*Task prompt*: Which of the lines below contain the string "beds"? Pull each one out of the data.

Collection entries:

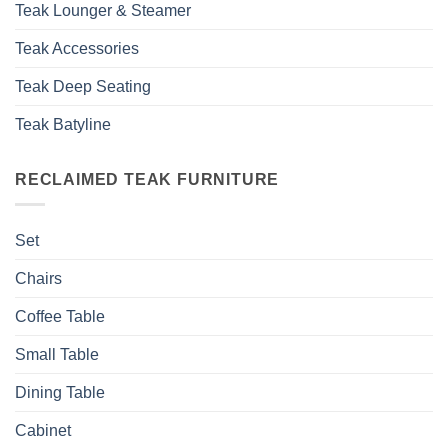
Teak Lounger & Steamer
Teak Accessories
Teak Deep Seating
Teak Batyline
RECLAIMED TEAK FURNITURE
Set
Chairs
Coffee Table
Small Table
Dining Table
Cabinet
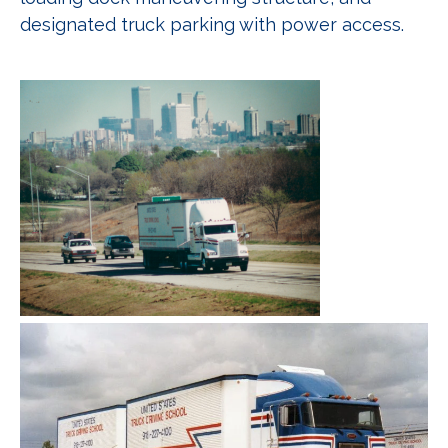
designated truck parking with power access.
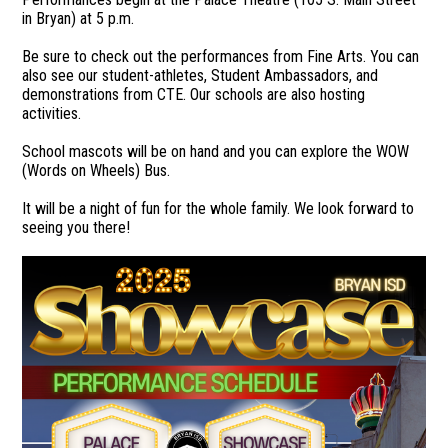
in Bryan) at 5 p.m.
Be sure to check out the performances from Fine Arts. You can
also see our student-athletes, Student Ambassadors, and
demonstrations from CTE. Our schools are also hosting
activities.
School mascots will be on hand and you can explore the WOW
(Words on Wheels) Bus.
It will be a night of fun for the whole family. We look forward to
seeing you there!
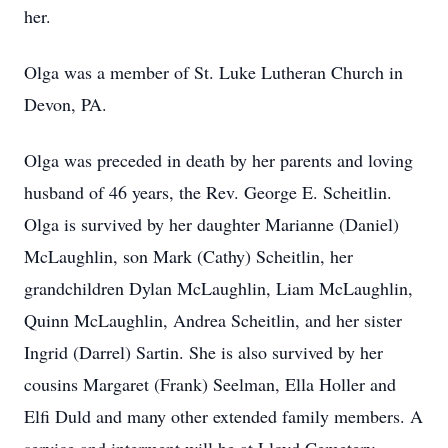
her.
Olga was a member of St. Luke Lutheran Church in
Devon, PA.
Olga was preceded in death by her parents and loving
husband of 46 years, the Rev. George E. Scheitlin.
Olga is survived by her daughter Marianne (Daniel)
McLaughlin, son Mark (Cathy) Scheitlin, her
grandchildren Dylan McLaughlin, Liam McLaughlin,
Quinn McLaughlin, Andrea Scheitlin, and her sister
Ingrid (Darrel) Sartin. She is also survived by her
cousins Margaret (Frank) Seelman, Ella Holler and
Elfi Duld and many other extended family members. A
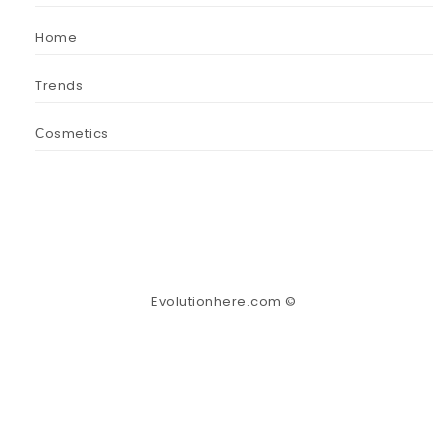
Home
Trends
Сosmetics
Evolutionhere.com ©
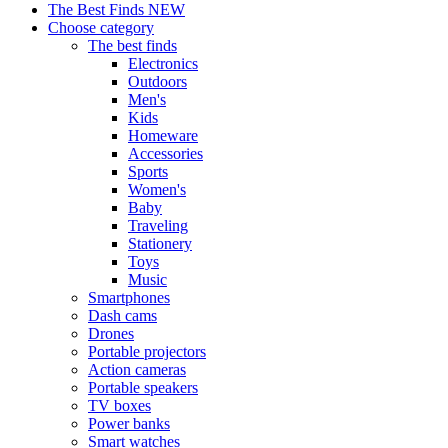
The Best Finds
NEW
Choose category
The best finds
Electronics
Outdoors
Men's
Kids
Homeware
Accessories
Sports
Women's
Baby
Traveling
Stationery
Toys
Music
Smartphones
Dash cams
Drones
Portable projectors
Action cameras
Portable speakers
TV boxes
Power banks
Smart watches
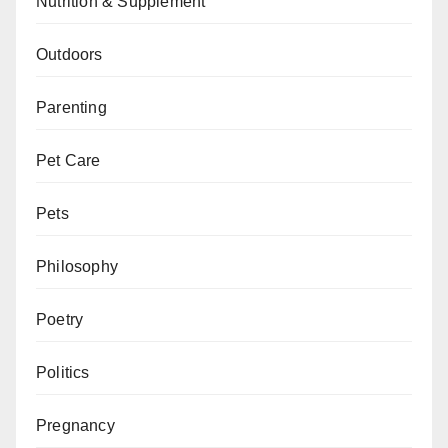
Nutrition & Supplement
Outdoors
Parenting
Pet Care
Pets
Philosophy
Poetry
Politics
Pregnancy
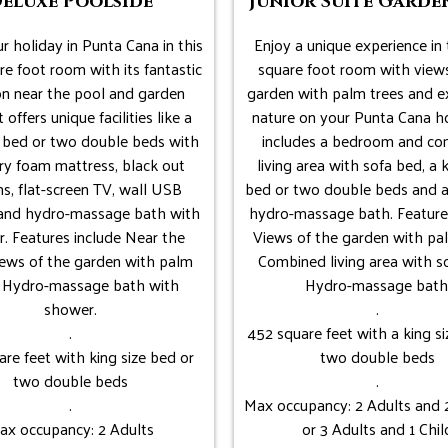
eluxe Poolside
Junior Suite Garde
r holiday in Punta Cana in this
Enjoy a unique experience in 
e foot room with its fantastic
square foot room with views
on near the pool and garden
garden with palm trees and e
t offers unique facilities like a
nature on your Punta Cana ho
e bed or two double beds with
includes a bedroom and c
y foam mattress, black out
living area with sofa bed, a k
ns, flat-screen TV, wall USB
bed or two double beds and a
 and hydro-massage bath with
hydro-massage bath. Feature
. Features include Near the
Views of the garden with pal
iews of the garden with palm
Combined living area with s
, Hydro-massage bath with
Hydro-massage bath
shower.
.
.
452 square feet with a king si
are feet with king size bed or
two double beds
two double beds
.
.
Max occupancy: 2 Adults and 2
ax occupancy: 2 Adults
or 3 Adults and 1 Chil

*Answer space*:
e bed or two double beds with
bed or two double beds and a
two double beds
two double beds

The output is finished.